▶ _What you should do_:
What is the number of lines in the entries that contain "icon"? Reply with that number only.
========
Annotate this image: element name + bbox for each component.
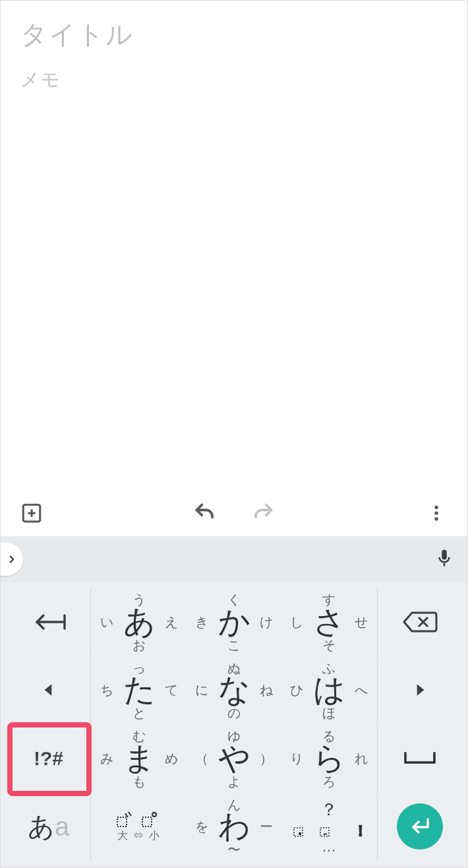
svg-point-17 — [152, 813, 156, 817]
enter-key[interactable] — [377, 793, 461, 861]
symbol-key[interactable]: !?# — [7, 725, 91, 792]
app-bottom-bar — [1, 490, 467, 536]
expand-suggestions-button[interactable] — [1, 543, 23, 576]
svg-rect-20 — [320, 828, 329, 836]
kana-key-a[interactable]: う い あ え お — [92, 588, 186, 656]
size-toggle-label: 大 ⇔ 小 — [117, 829, 161, 843]
svg-marker-12 — [417, 685, 424, 696]
redo-icon — [249, 499, 277, 527]
body-input-placeholder[interactable]: メモ — [20, 67, 448, 92]
kana-key-na[interactable]: ぬ に な ね の — [187, 657, 281, 724]
svg-point-4 — [434, 511, 438, 515]
mode-switch-key[interactable]: あa — [7, 793, 91, 861]
title-input-placeholder[interactable]: タイトル — [20, 16, 448, 53]
kana-key-ka[interactable]: く き か け こ — [187, 588, 281, 656]
add-box-icon[interactable] — [18, 499, 45, 527]
svg-rect-13 — [117, 817, 127, 826]
cursor-right-key[interactable] — [377, 657, 461, 724]
punct-down: … — [322, 838, 336, 855]
svg-text:！: ！ — [353, 822, 365, 838]
more-vert-icon[interactable] — [423, 499, 450, 527]
mic-icon[interactable] — [434, 547, 454, 572]
note-editor[interactable]: タイトル メモ — [1, 1, 467, 536]
kana-key-ta[interactable]: っ ち た て と — [92, 657, 186, 724]
undo-icon[interactable] — [191, 499, 219, 527]
svg-marker-11 — [44, 685, 51, 696]
space-key[interactable] — [377, 725, 461, 792]
mode-inactive: a — [55, 812, 69, 842]
kana-key-wa[interactable]: ん を わ ー 〜 — [187, 793, 281, 861]
svg-point-19 — [299, 832, 301, 835]
svg-rect-18 — [294, 828, 303, 836]
svg-point-5 — [434, 517, 438, 521]
kana-key-ma[interactable]: む み ま め も — [92, 725, 186, 792]
suggestion-strip — [1, 536, 467, 582]
kana-key-sa[interactable]: す し さ せ そ — [282, 588, 376, 656]
kana-key-ya[interactable]: ゆ （ や ） よ — [187, 725, 281, 792]
keyboard: う い あ え お く き か け こ す し さ せ そ っ ち — [1, 582, 467, 867]
svg-rect-16 — [142, 817, 152, 826]
reverse-tab-key[interactable] — [7, 588, 91, 656]
kana-key-ha[interactable]: ふ ひ は へ ほ — [282, 657, 376, 724]
dakuten-marks — [116, 811, 162, 828]
svg-line-15 — [129, 812, 131, 816]
kana-key-ra[interactable]: る り ら れ ろ — [282, 725, 376, 792]
svg-point-3 — [434, 506, 438, 510]
backspace-key[interactable] — [377, 588, 461, 656]
mode-active: あ — [28, 809, 55, 845]
dakuten-key[interactable]: 大 ⇔ 小 — [92, 793, 186, 861]
punct-up: ？ — [320, 798, 337, 821]
punctuation-key[interactable]: ？ ！ … — [282, 793, 376, 861]
svg-rect-6 — [444, 563, 446, 567]
cursor-left-key[interactable] — [7, 657, 91, 724]
punct-row: ！ — [293, 821, 365, 838]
========
▶ _Task output_:
5